SaaS management platforms primarily serve as a singular system of record for what SaaS applications are used across an organization, with mechanisms for proactively or automatically identifying which applications are in play. Beyond this ability, SaaS management platforms often focus on managing either the spend or operations of SaaS applications, with many products expanding to cover both areas.
SaaS spending management usually entails elements of license management, contract renewal management, and SaaS budget visibility and reporting. SaaS operations management entails administering user access controls for SaaS apps, monitoring SaaS onboarding, adoption, and offboarding.
There are several main benefits behind SaaS management platforms. Many businesses will save on costs by identifying and trimming unnecessary or inefficient SaaS spending, such as different business units using multiple collaboration or web conferencing products simultaneously. It also allows for more efficient employee onboarding and offboarding. The former allows new employees to spend less time ramping up, and the latter minimizes security risks when an employee leaves the company. There are other security benefits from improved visibility into the business’s SaaS ecosystem, particularly shadow IT.
Shadow IT Management
SaaS management platforms also enable organizations to gain crucial visibility into the org’s shadow IT. Shadow IT occurs when applications and systems are bought or built without IT or other administrative authority’s knowledge and approval.
Shadow IT isn’t bad by default. Decentralized purchasing and adopting can be more efficient and is often inevitable in larger organizations. SaaS management platforms can allow such decentralization to continue while also giving IT better visibility into the efficiency and security risks associated with the organization’s shadow IT.
SaaS Management Platforms Features
All SaaS management platforms should facilitate either the operations of or spending on the business’s SaaS applications. While the specific features offered may vary, SaaS management platforms should be able to deliver most or all of the following capabilities:
SaaS application discovery
Manage and report on SaaS budget
SaaS license and renewal management
SaaS onboarding/adoption metrics
SaaS data security and compliance
SaaS administrative control over SaaS access
SaaS applications security management
SaaS Management Platforms Comparison
There are some factors to consider when comparing SaaS management platforms:
Catalogs of known SaaS: All SaaS management platforms will be able to identify the most popular applications, such as Google Workspace.
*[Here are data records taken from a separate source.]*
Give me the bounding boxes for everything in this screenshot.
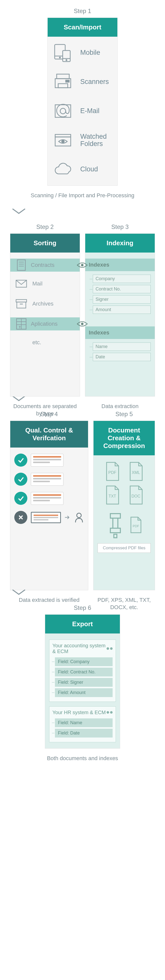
sort-label: Mail (32, 280, 42, 287)
scan-label: Watched Folders (80, 133, 113, 148)
export-system-accounting: Your accounting system & ECM Field: Comp… (49, 640, 116, 702)
file-txt-icon: TXT (102, 485, 123, 505)
sort-label: Contracts (31, 262, 54, 268)
scanner-icon (52, 72, 74, 92)
svg-point-19 (81, 264, 83, 266)
steps-2-3-row: Step 2 Sorting Contracts Mail (10, 223, 155, 387)
step4-body (10, 447, 88, 590)
step-6: Step 6 Export Your accounting system & E… (10, 605, 155, 762)
file-xml-icon: XML (126, 461, 146, 482)
person-icon (74, 512, 84, 523)
export-field: Field: Amount (55, 688, 113, 697)
index-tree-2: Name Date (93, 342, 151, 361)
qc-item-ok (14, 473, 84, 486)
svg-text:TXT: TXT (108, 494, 116, 498)
scan-label: E-Mail (80, 107, 99, 115)
check-icon (14, 492, 27, 505)
step6-caption: Both documents and indexes (10, 755, 155, 762)
step6-card: Export Your accounting system & ECM Fiel… (45, 614, 120, 749)
svg-rect-6 (57, 74, 69, 79)
svg-text:XML: XML (132, 470, 140, 475)
export-field: Field: Company (55, 657, 113, 666)
step3-card: Indexing Indexes Company Contract No. Si… (85, 234, 155, 396)
index-field: Amount (93, 305, 151, 314)
step-label: Step 2 (10, 223, 80, 231)
index-field: Date (93, 353, 151, 361)
step-5: Step 5 Document Creation & Compression P… (93, 410, 155, 580)
indexes-header: Indexes (85, 259, 155, 271)
step-4: Step 4 Qual. Control & Verifcation (10, 410, 88, 580)
document-icon (14, 259, 28, 272)
step5-body: PDF XML TXT DOC PDF Compressed (94, 455, 155, 590)
blank-icon (14, 336, 28, 349)
email-icon (52, 101, 74, 121)
svg-rect-8 (58, 84, 68, 88)
step-3: Step 3 Indexing Indexes Company Contract… (85, 223, 155, 387)
index-tree-1: Company Contract No. Signer Amount (93, 275, 151, 314)
step5-caption: PDF, XPS, XML, TXT, DOCX, etc. (93, 596, 155, 611)
step1-body: Mobile Scanners E-Mail Watched Folders (48, 37, 117, 185)
scan-label: Cloud (80, 165, 98, 173)
step-label: Step 1 (10, 8, 155, 14)
svg-rect-21 (16, 299, 27, 302)
index-field: Signer (93, 295, 151, 304)
step-label: Step 5 (93, 410, 155, 418)
step4-caption: Data extracted is verified (10, 596, 88, 604)
mobile-icon (52, 43, 74, 63)
svg-rect-35 (114, 534, 117, 538)
svg-point-4 (66, 60, 67, 60)
document-card (31, 473, 63, 486)
sort-row-etc: etc. (14, 336, 76, 349)
svg-text:✝: ✝ (18, 325, 21, 329)
cloud-icon (52, 159, 74, 180)
file-pdf-icon: PDF (102, 461, 123, 482)
svg-text:PDF: PDF (108, 470, 116, 475)
indexes-title-text: Indexes (89, 262, 109, 268)
export-system-hr: Your HR system & ECM Field: Name Field: … (49, 706, 116, 742)
steps-4-5-row: Step 4 Qual. Control & Verifcation (10, 410, 155, 580)
check-icon (14, 473, 27, 486)
sort-label: Aplications (31, 321, 57, 327)
scan-row-mobile: Mobile (52, 43, 113, 63)
scan-label: Mobile (80, 49, 100, 57)
export-system-name: Your accounting system & ECM (52, 643, 107, 654)
step4-card: Qual. Control & Verifcation (10, 421, 88, 590)
indexes-title-text: Indexes (89, 329, 109, 336)
qc-item-ok (14, 492, 84, 505)
dots-icon (107, 711, 113, 714)
export-field: Field: Signer (55, 678, 113, 687)
file-pdf-small-icon: PDF (129, 516, 143, 534)
sort-label: Archives (32, 301, 53, 307)
step3-body: Indexes Company Contract No. Signer Amou… (85, 253, 155, 396)
step1-header: Scan/Import (48, 18, 117, 37)
scan-row-scanners: Scanners (52, 72, 113, 92)
svg-point-14 (62, 140, 64, 143)
export-system-name: Your HR system & ECM (52, 710, 106, 715)
sort-row-contracts: Contracts (10, 259, 80, 272)
sort-label: etc. (32, 339, 41, 346)
eye-icon (76, 320, 88, 328)
scan-row-cloud: Cloud (52, 159, 113, 180)
qc-item-fail (14, 511, 84, 524)
step2-header: Sorting (10, 234, 80, 253)
watched-folders-icon (52, 130, 74, 150)
step2-body: Contracts Mail Archives (10, 253, 80, 396)
check-icon (14, 453, 27, 467)
scan-row-watched: Watched Folders (52, 130, 113, 150)
document-card (31, 492, 63, 505)
step4-header: Qual. Control & Verifcation (10, 421, 88, 447)
arrow-right-icon (64, 515, 71, 520)
file-doc-icon: DOC (126, 485, 146, 505)
step1-caption: Scanning / File Import and Pre-Processin… (10, 192, 155, 199)
step6-body: Your accounting system & ECM Field: Comp… (45, 633, 120, 748)
svg-point-11 (60, 108, 66, 114)
compressed-label: Compressed PDF files (97, 543, 151, 553)
svg-rect-15 (17, 260, 25, 270)
step5-header: Document Creation & Compression (94, 421, 155, 456)
indexes-header: Indexes (85, 326, 155, 339)
archive-icon (14, 297, 28, 310)
step-1: Step 1 Scan/Import Mobile Scanners E-Mai… (10, 8, 155, 199)
eye-icon (76, 261, 88, 269)
svg-rect-22 (17, 302, 26, 308)
scan-label: Scanners (80, 78, 109, 86)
Are there more niche applications or SaaS systems that the organization uses, or that may be present in the org’s shadow IT? This is most common among industry-specific SaaS apps, in which case buyers should check platforms’ coverage of products tailored to their industry.
Spend management vs. ops management: Consider whether the organization is more focused on improving operational efficiency or trimming excessive spending associated with SaaS sprawl. While many products can address both issues, they do so to varying degrees, and there are some point solutions that exclusively focus on one or the other. Buyers should choose a product with capabilities that align best with their unique SaaS management needs.
Security features: Security capabilities are still a developing feature set for many SaaS management platforms. Their ability to identify security risks in SaaS ecosystems and remediate the risks, in addition to securing specific activities like employee offboarding, will vary drastically across products, and will continue to shift in the near future.
Pricing will depend primarily on what specific features are purchased. Implementation and deployment support will also frequently increase costs. Some vendors also scale pricing by the amount of SaaS spending that will be managed, starting at a free version for less than $1,000 in monthly SaaS spending in some cases.